The telco also has a joint venture with Peter Chernin’s Chernin Group, Otter Media, which backs OTT platforms and has launched its own SVOD service Ellation. Chernin is rumoured to be in line for a key management position in the entertainment part of AT&T/Time Warner, though Bewkes has played this down.
AT&T sees the deal as providing it with the video capabilities that industry executives and analyst expect to fuel the telco market in coming years, especially in terms of mobile viewing.
AT&T has TV, mobile and broadband assets in the US, mobile platforms in Mexico and TV operations in Latin America. It believes buying Time Warner will allow it to offer “unmatched choice, quality, value and experiences”, better and more relevant advertising, new content distribution models, and made over-the-top and TV Everywhere products “smarter and more personalised”.
“This is a perfect match of two companies with complementary strengths who can bring a fresh approach to how the media and communications industry works for customers, content creators, distributors and advertisers,” said Randall Stephenson, AT&T chairman and CEO.
“Premium content always wins. It has been true on the big screen, the TV screen and now it’s proving true on the mobile screen. We’ll have the world’s best premium content with the networks to deliver it to every screen. A big customer pain point is paying for content once, but not being able to access it on any device, anywhere. Our goal is to solve that.”
Stephenson will lead the combined entity, with Time Warner CEO Jeff Bewkes saying in a conference call he would exit once the deal is done – though the agreement faces tough regulatory scrutiny, with both US presidential candidates, Donald Trump and Hillary Clinton, seemingly against it for differing reasons. Approval should take around a year to gain, with Bewkes likely remaining beyond that point in a transitional period.
For the long-serving Bewkes, the deal proves he was right to reject 21st Century Fox’s opportunistic bid to buy Time Warner in 2014 for around US$80 billion.

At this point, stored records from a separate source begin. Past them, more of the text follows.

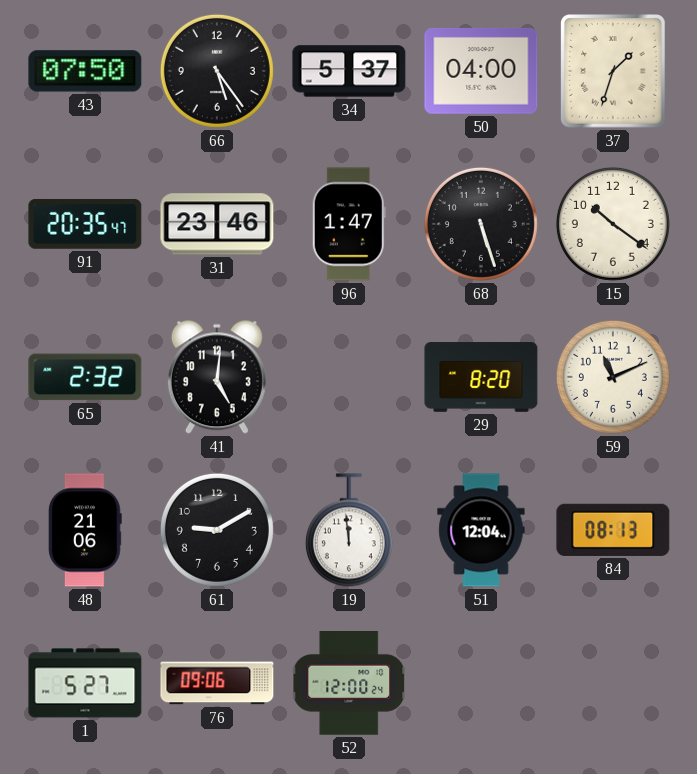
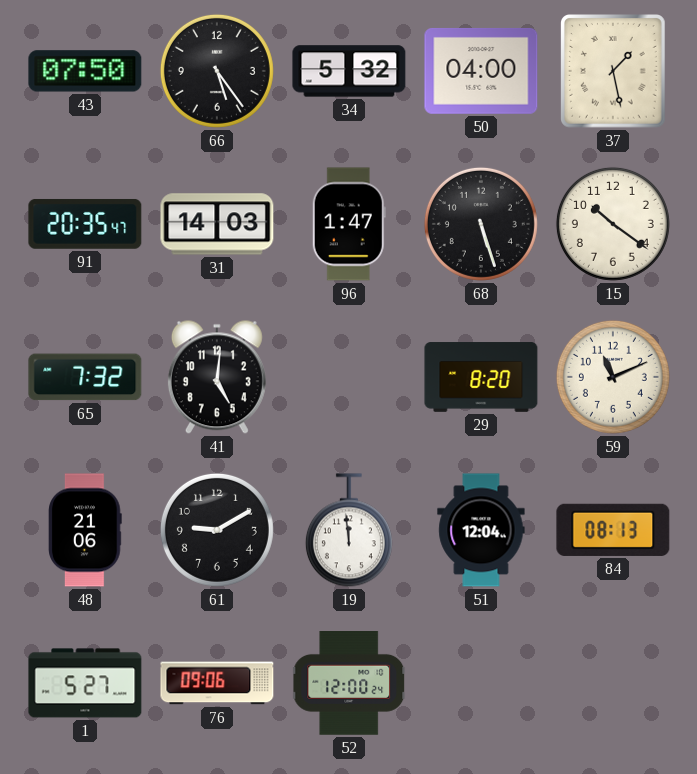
34: 5:37 -> 5:32
37: 1:33 -> 1:28
31: 23:46 -> 14:03
65: 2:32 -> 7:32
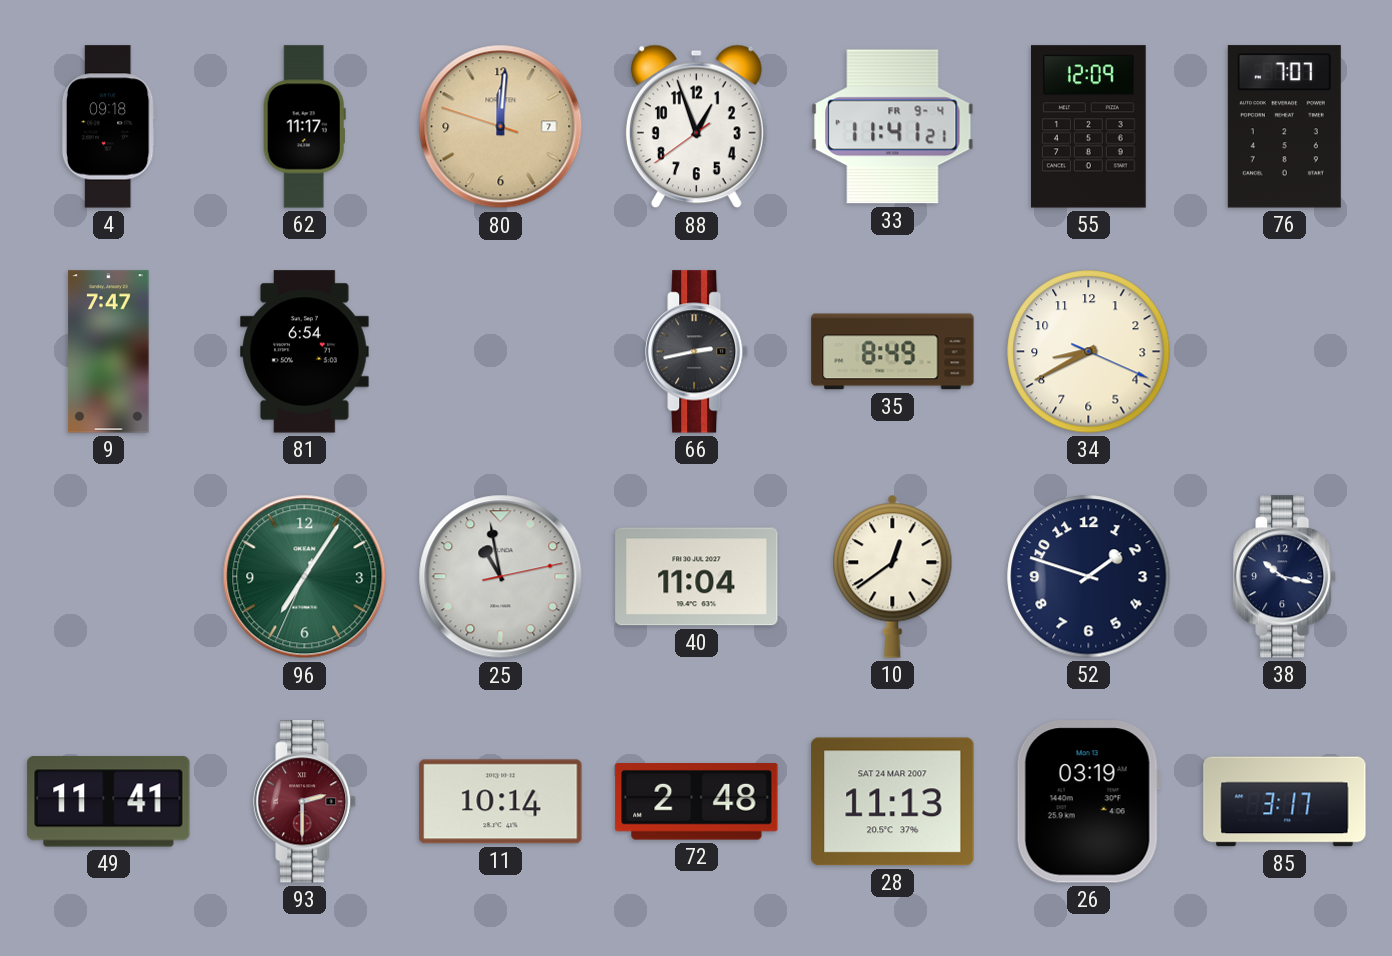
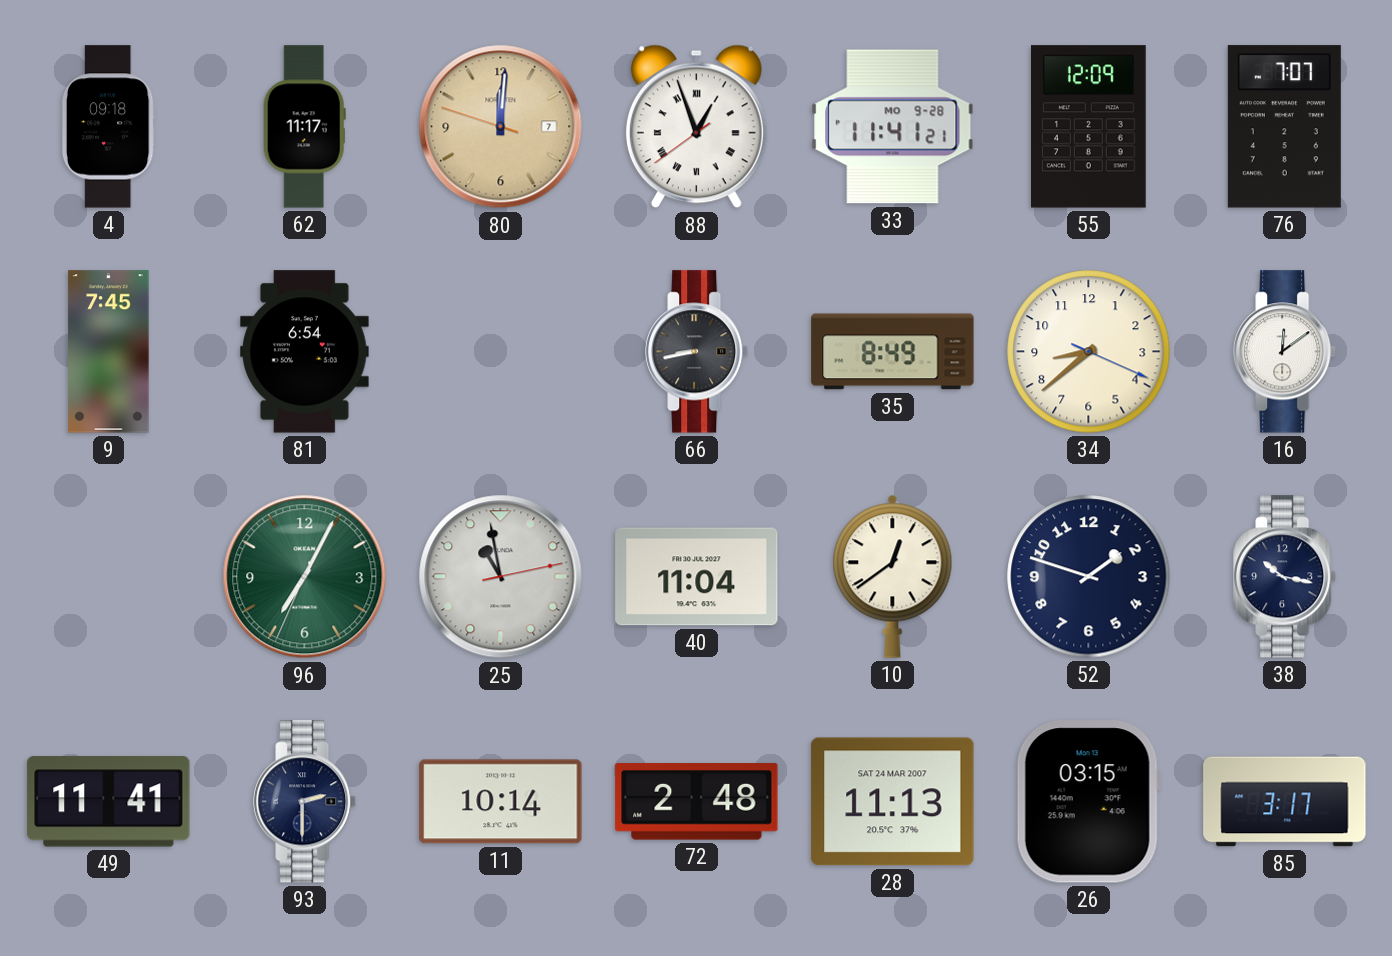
88 numerals: Arabic -> Roman
33 date: FR 9-4 -> MO 9-28
9: 7:47 -> 7:45
66: 2:43 -> 8:43
34: 8:40 -> 8:38
16: none -> 12:09
96: 7:05 -> 7:04
93 dial: burgundy -> navy
26: 03:19 -> 03:15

He said this weekend selling to AT&T “dramatically accelerates” Time Warner’s ability to distribute its content, which includes the Harry Potter film franchise and the ultra-popular Game of Thrones, and channel brands such as HBO, Cartoon Network, TNT and TBS. Time Warner also owns 25% of VOD service Hulu.
The deal is the biggest corporate transaction in 2016, and even eclipses the US$79 billion acquisition that last year saw Charter Communications buy Time Warner Cable, which spun out of Time Warner.
The key for Time Warner will be ensuring this merger is more successful than the disastrous 2000 deal that merged it with digital distributor AOL. Bewkes called that partnership, which de-merged in 2009, “the biggest mistake in corporate history”.